Na visão de Lummertz, contudo, deve prevalecer no STJ um posicionamento um
pouco mais brando, possivelmente um meio termo entre o que a União e os
contribuintes querem. Ele reforça que o presidente da 1ª seção do STJ, o
ministro Herman Benjamin, indicou que o tribunal deve avaliar se manterá o caso
no rito dos recursos repetitivos, o que coloca em xeque a abrangência do
julgamento. Ainda não previsão de retorno do caso à pauta.
Previdência fechada
As entidades fechadas de previdência complementar, como Previ (do Banco do
Brasil), Petros (Petrobras) e Funcef (Caixa Econômica Federal), travam outra
discussão tributária representativa para a União. O debate é estimado pela
União em cerca de R$ 20 bilhões.
As fundos de pensão combatem a incidência de Contribuição Social sobre o Lucro
Líquido (CSLL) e do Imposto de Renda da Pessoa Jurídica (IRPJ) sobre o
superávit, já que em tese seu resultado não configura lucro, conta Goldschmidt.

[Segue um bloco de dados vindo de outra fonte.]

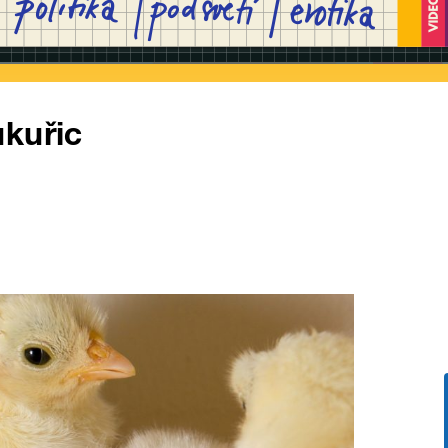
ukuřic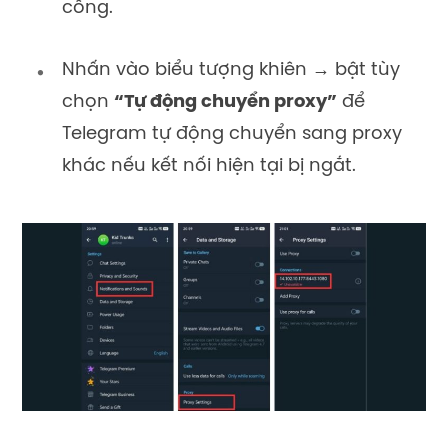
công.
Nhấn vào biểu tượng khiên → bật tùy
chọn
“Tự động chuyển proxy”
để
Telegram tự động chuyển sang proxy
khác nếu kết nối hiện tại bị ngắt.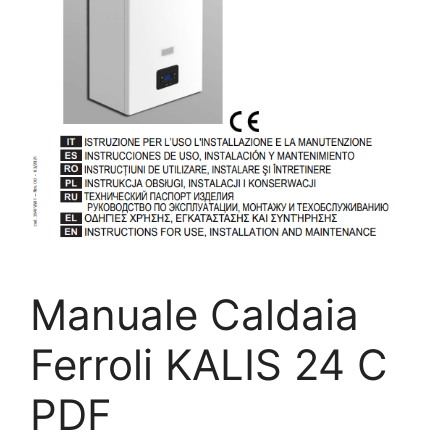
Manuale Caldaia
Ferroli KALIS 24 C
PDF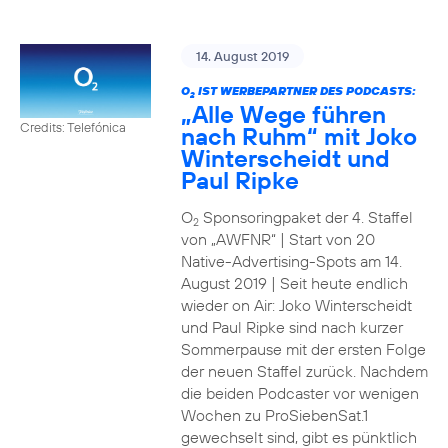
14. August 2019
O
IST WERBEPARTNER DES PODCASTS:
2
„Alle Wege führen
Credits: Telefónica
nach Ruhm“ mit Joko
Winterscheidt und
Paul Ripke
O
Sponsoringpaket der 4. Staffel
2
von „AWFNR“ | Start von 20
Native-Advertising-Spots am 14.
August 2019 | Seit heute endlich
wieder on Air: Joko Winterscheidt
und Paul Ripke sind nach kurzer
Sommerpause mit der ersten Folge
der neuen Staffel zurück. Nachdem
die beiden Podcaster vor wenigen
Wochen zu ProSiebenSat.1
gewechselt sind, gibt es pünktlich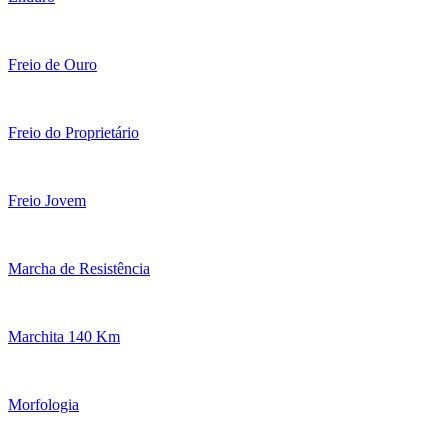
Freio de Ouro
Freio do Proprietário
Freio Jovem
Marcha de Resistência
Marchita 140 Km
Morfologia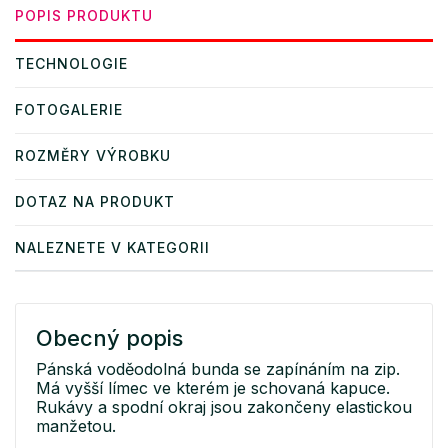
POPIS PRODUKTU
TECHNOLOGIE
FOTOGALERIE
ROZMĚRY VÝROBKU
DOTAZ NA PRODUKT
NALEZNETE V KATEGORII
Obecný popis
Pánská voděodolná bunda se zapínáním na zip.
Má vyšší límec ve kterém je schovaná kapuce.
Rukávy a spodní okraj jsou zakončeny elastickou
manžetou.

"O superávit de tais entidades não é lucro e sequer pode ser distribuído,
devendo ser integralmente reinvestido para cumprir de seus objetivos
sociais", afirma.
O sócio do Souto Correa, André Gomes, conta que a Associação Brasileira das
Entidades Fechadas de Previdência Complementar (Abrapp) buscou, via mandado de
segurança, garantir a não incidência de CSLL e do IR, sob fundamento de
"serem proibidas de perseguir o lucro, não poderia haver o fato gerador
desses tributos".
Gomes aponta que existem dois casos sobre o tema no STJ. Na primeira turma,
trata-se do REsp n° 1.099.593, e na segunda, do REsp n° 1.419.370. "As
decisões proferidas até o momento foram desfavoráveis ao contribuinte, mas
ainda é imprevisível o posicionamento do STJ - e do STF - acerca das
matérias", explica o tributarista. Goldschmidt aponta que Supremo já
reconheceu a repercussão geral da tese no RE 612.686, de relatoria do Ministro
Luiz Fux. A análise do caso está pendente.